◆ **Problem to solve**
Where the records below reach the line containing "la Oiz h20?", start transcribing, and end with the line containing "06 87 48 38 68", exactly and with nothing else added.

......

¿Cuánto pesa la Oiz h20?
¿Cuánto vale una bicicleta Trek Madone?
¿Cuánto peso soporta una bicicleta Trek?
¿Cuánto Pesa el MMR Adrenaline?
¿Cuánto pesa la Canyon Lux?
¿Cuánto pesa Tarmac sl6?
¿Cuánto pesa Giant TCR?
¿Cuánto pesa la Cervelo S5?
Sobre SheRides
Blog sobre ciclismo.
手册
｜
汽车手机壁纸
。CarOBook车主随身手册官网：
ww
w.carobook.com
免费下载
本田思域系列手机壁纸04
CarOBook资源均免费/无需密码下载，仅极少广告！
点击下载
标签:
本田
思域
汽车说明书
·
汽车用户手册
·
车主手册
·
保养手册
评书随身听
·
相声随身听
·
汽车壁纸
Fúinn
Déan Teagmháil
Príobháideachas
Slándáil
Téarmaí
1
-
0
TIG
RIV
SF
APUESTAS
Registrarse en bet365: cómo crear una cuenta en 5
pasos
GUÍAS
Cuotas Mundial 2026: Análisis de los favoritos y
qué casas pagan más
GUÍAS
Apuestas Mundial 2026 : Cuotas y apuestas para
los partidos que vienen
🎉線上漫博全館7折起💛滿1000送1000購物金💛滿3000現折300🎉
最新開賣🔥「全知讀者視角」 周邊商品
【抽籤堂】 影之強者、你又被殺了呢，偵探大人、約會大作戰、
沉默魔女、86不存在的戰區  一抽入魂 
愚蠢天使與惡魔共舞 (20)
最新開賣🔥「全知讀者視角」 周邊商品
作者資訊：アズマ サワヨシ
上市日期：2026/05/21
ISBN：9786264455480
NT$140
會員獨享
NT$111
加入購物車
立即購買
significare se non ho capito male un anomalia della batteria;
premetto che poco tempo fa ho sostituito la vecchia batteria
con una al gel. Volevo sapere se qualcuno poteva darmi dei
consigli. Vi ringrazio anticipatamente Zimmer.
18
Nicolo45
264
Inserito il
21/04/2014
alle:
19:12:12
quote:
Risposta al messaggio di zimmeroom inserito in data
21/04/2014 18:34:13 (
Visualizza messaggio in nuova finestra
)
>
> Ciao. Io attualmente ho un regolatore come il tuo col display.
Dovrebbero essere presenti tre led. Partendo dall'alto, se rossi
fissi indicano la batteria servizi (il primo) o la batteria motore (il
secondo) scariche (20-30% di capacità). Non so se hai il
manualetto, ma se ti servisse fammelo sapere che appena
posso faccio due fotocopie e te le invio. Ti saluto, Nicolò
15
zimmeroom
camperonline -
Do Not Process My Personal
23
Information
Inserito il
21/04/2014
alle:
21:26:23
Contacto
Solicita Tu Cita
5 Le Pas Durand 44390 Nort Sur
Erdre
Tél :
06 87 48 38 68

......

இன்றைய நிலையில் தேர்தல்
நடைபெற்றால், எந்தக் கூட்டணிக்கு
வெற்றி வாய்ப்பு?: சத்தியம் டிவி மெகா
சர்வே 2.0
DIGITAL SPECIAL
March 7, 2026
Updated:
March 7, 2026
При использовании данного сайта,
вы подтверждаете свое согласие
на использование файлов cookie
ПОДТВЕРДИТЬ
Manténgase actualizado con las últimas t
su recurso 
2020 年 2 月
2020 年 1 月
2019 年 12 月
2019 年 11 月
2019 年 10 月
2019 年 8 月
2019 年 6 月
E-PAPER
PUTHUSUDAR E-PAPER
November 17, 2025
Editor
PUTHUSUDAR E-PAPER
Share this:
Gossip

......

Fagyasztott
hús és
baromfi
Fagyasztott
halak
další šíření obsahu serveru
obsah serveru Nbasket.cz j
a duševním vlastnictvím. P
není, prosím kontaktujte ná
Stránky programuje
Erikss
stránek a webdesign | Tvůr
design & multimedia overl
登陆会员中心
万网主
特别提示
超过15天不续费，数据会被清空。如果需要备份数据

......

◆ **Reply**
¿Cuánto pesa la Oiz h20?
¿Cuánto vale una bicicleta Trek Madone?
¿Cuánto peso soporta una bicicleta Trek?
¿Cuánto Pesa el MMR Adrenaline?
¿Cuánto pesa la Canyon Lux?
¿Cuánto pesa Tarmac sl6?
¿Cuánto pesa Giant TCR?
¿Cuánto pesa la Cervelo S5?
Sobre SheRides
Blog sobre ciclismo.
手册
｜
汽车手机壁纸
。CarOBook车主随身手册官网：
ww
w.carobook.com
免费下载
本田思域系列手机壁纸04
CarOBook资源均免费/无需密码下载，仅极少广告！
点击下载
标签:
本田
思域
汽车说明书
·
汽车用户手册
·
车主手册
·
保养手册
评书随身听
·
相声随身听
·
汽车壁纸
Fúinn
Déan Teagmháil
Príobháideachas
Slándáil
Téarmaí
1
-
0
TIG
RIV
SF
APUESTAS
Registrarse en bet365: cómo crear una cuenta en 5
pasos
GUÍAS
Cuotas Mundial 2026: Análisis de los favoritos y
qué casas pagan más
GUÍAS
Apuestas Mundial 2026 : Cuotas y apuestas para
los partidos que vienen
🎉線上漫博全館7折起💛滿1000送1000購物金💛滿3000現折300🎉
最新開賣🔥「全知讀者視角」 周邊商品
【抽籤堂】 影之強者、你又被殺了呢，偵探大人、約會大作戰、
沉默魔女、86不存在的戰區  一抽入魂 
愚蠢天使與惡魔共舞 (20)
最新開賣🔥「全知讀者視角」 周邊商品
作者資訊：アズマ サワヨシ
上市日期：2026/05/21
ISBN：9786264455480
NT$140
會員獨享
NT$111
加入購物車
立即購買
significare se non ho capito male un anomalia della batteria;
premetto che poco tempo fa ho sostituito la vecchia batteria
con una al gel. Volevo sapere se qualcuno poteva darmi dei
consigli. Vi ringrazio anticipatamente Zimmer.
18
Nicolo45
264
Inserito il
21/04/2014
alle:
19:12:12
quote:
Risposta al messaggio di zimmeroom inserito in data
21/04/2014 18:34:13 (
Visualizza messaggio in nuova finestra
)
>
> Ciao. Io attualmente ho un regolatore come il tuo col display.
Dovrebbero essere presenti tre led. Partendo dall'alto, se rossi
fissi indicano la batteria servizi (il primo) o la batteria motore (il
secondo) scariche (20-30% di capacità). Non so se hai il
manualetto, ma se ti servisse fammelo sapere che appena
posso faccio due fotocopie e te le invio. Ti saluto, Nicolò
15
zimmeroom
camperonline -
Do Not Process My Personal
23
Information
Inserito il
21/04/2014
alle:
21:26:23
Contacto
Solicita Tu Cita
5 Le Pas Durand 44390 Nort Sur
Erdre
Tél :
06 87 48 38 68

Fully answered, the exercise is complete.